**What is needed**: Could you restate the entries word for word, without the images?

START Data excerpts

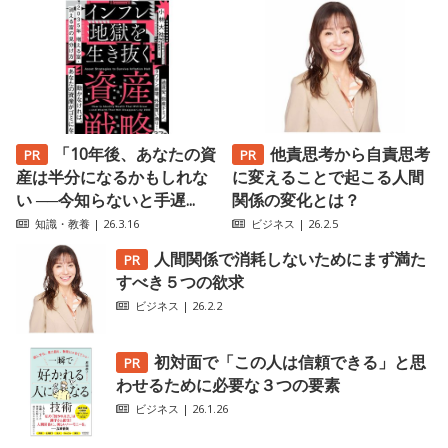
「10年後、あなたの資
他責思考から自責思考
産は半分になるかもしれな
に変えることで起こる人間
い ──今知らないと手遅...
関係の変化とは？
知識・教養
| 26.3.16
ビジネス
| 26.2.5
人間関係で消耗しないためにまず満た
すべき５つの欲求
ビジネス
| 26.2.2
初対面で「この人は信頼できる」と思
わせるために必要な３つの要素
ビジネス
| 26.1.26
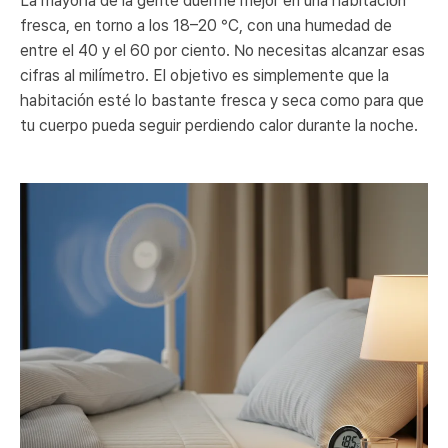
La mayoría de la gente duerme mejor en una habitación
fresca, en torno a los 18–20 °C, con una humedad de
entre el 40 y el 60 por ciento. No necesitas alcanzar esas
cifras al milímetro. El objetivo es simplemente que la
habitación esté lo bastante fresca y seca como para que
tu cuerpo pueda seguir perdiendo calor durante la noche.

END Data excerpts

**Problem solution**:
「10年後、あなたの資
他責思考から自責思考
産は半分になるかもしれな
に変えることで起こる人間
い ──今知らないと手遅...
関係の変化とは？
知識・教養
| 26.3.16
ビジネス
| 26.2.5
人間関係で消耗しないためにまず満た
すべき５つの欲求
ビジネス
| 26.2.2
初対面で「この人は信頼できる」と思
わせるために必要な３つの要素
ビジネス
| 26.1.26
La mayoría de la gente duerme mejor en una habitación
fresca, en torno a los 18–20 °C, con una humedad de
entre el 40 y el 60 por ciento. No necesitas alcanzar esas
cifras al milímetro. El objetivo es simplemente que la
habitación esté lo bastante fresca y seca como para que
tu cuerpo pueda seguir perdiendo calor durante la noche.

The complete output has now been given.